Manager en temps de crise, c’est tout un art



Pas de réelle intégration, peu de contacts avec leur manager… Les nouveaux venus dans les entreprises peuvent vite se sentir livrés à eux-mêmes. (Photo: Shutterstock)

Pas de réelle intégration, peu de contacts avec leur manager… Les nouveaux venus dans les entreprises peuvent vite se sentir livrés à eux-mêmes. (Photo: Shutterstock)

La crise sanitaire peut favoriser l’éloignement et la perte de sens au travail chez certains salariés. Le management des équipes en temps de crise est un art véritablement délicat.

Le télétravail généralisé pendant la crise a séduit beaucoup de salariés: moins de problèmes sur les routes, plus de temps libre… Et plus de la moitié des Luxembourgeois interrogés par le Statec ont jugé l’expérience positive . Mais pour certains, cette période a aussi été synonyme d’éloignement, voire de décrochage, quand le management n’était pas au rendez-vous.

Comme pour Simon, dont le nom a été modifié pour cet article.
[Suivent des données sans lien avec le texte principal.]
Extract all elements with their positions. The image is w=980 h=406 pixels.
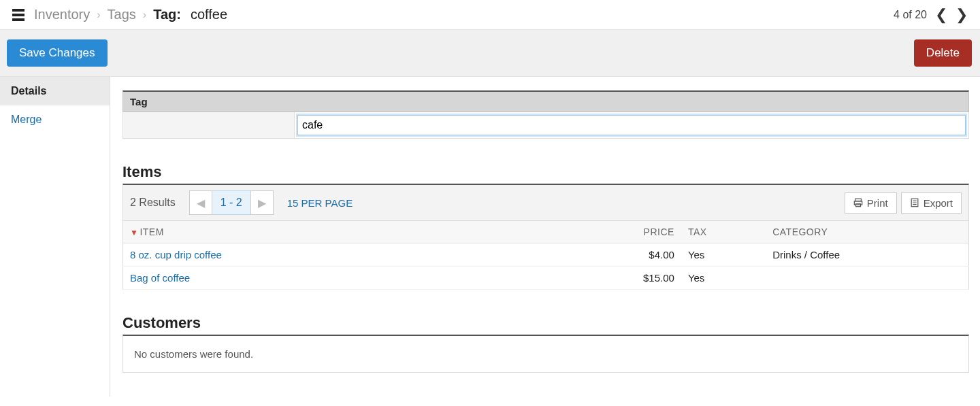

Il a été embauché dans un grand cabinet de conseil au Luxembourg début mars, au moment où le pays s’apprêtait à se confiner. Dans son entreprise, le télétravail, qui, sur le principe, lui plaît, était déjà de mise depuis quelques jours. «Je suis allé récupérer mon matériel le lundi matin. Nous étions tous en costume à 8h30. On a pris les PC, les téléphones, on les a paramétrés, et à 9h30, on était chacun chez nous en jean et en T-shirt devant nos PC.» Il attend jusqu’à midi que son «parrain» l’appelle pour lui expliquer le fonctionnement de l’entreprise, de l’intranet… Il prend connaissance des dossiers en cours, et le lendemain, «j’étais déjà dans le rush».

Dans mon équipe, on est 36: je connais 3 personnes.

Simon,  nouvel employé dans un cabinet de conseil

Malheureusement, depuis, il n’a eu aucune nouvelle de celui qui était censé l’«intégrer». «De fil en aiguille, j’ai bossé et je n’ai jamais été intégré, en fait», déplore-t-il. Aujourd’hui, «cela fait presque neuf mois que je suis en télétravail. Je suis passé au bureau quatre jours et une semaine en septembre.» Les seuls contacts qu’il a avec son manager, par mail ou par téléphone, concernent les dossiers en cours et leurs deadlines. Si bien que, «dans mon équipe, on est 36, je connais 3 personnes. Je peux ne pas donner de signe de vie pendant trois semaines, tout le monde s’en fout. À moins qu’il y ait une échéance.»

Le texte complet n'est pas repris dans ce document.